EXERCISE DIRECTIONS — Show all lines of the entries in which the word "требуется" is found.

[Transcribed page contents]
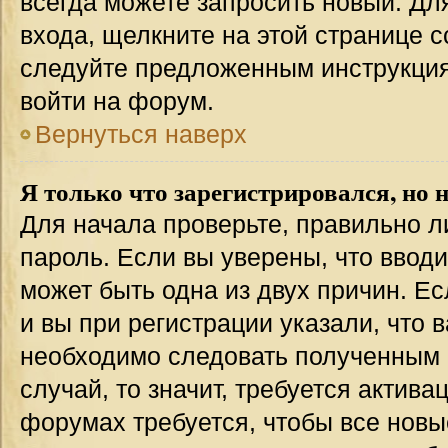
всегда можете запросить новый. Дл
входа, щелкните на этой странице 
следуйте предложенным инструкция
войти на форум.
Вернуться наверх
Я только что зарегистрировался, но н
Для начала проверьте, правильно л
пароль. Если вы уверены, что вводи
может быть одна из двух причин. 
и вы при регистрации указали, что 
необходимо следовать полученным 
случай, то значит, требуется актива
форумах требуется, чтобы все новы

OUTPUT OF THE EXERCISE —
случай, то значит, требуется актива
форумах требуется, чтобы все новы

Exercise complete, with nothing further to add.